[Stored records]
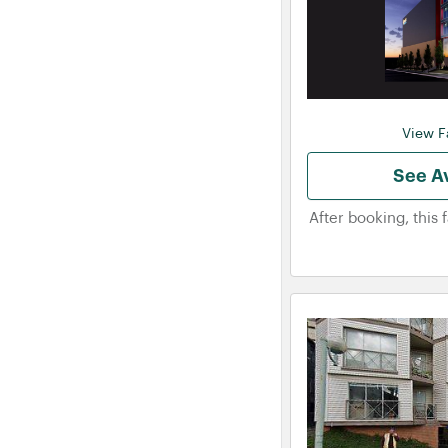
View Fa
See Av
After booking, this 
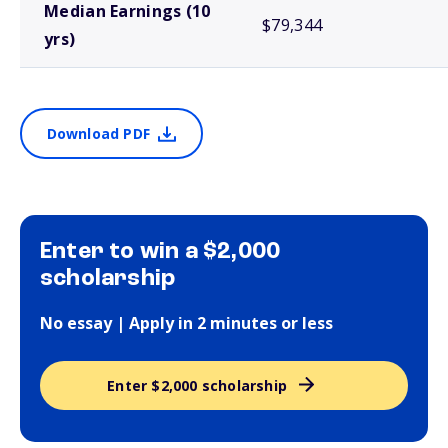
Median Earnings (10
$79,344
yrs)
Download PDF
Enter to win a $2,000
scholarship
No essay | Apply in 2 minutes or less
Enter $2,000 scholarship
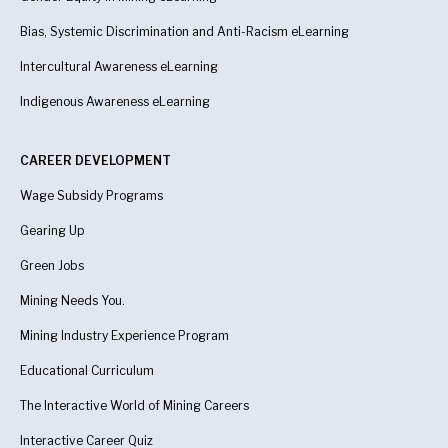
Bias, Systemic Discrimination and Anti-Racism eLearning
Intercultural Awareness eLearning
Indigenous Awareness
eLearning
CAREER DEVELOPMENT
Wage Subsidy Programs
Gearing Up
Green Jobs
Mining Needs You.
Mining Industry Experience Program
Educational Curriculum
The Interactive World of Mining Careers
Interactive Career Quiz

The task: Repeat the data verbatim through the "Mining Industry Experience Program" line, no pictures.

Solution:
View Fa
See Av
After booking, this 
Median Earnings (10
$79,344
yrs)
Download PDF
Enter to win a $2,000
scholarship
No essay | Apply in 2 minutes or less
Enter $2,000 scholarship
Bias, Systemic Discrimination and Anti-Racism eLearning
Intercultural Awareness eLearning
Indigenous Awareness
eLearning
CAREER DEVELOPMENT
Wage Subsidy Programs
Gearing Up
Green Jobs
Mining Needs You.
Mining Industry Experience Program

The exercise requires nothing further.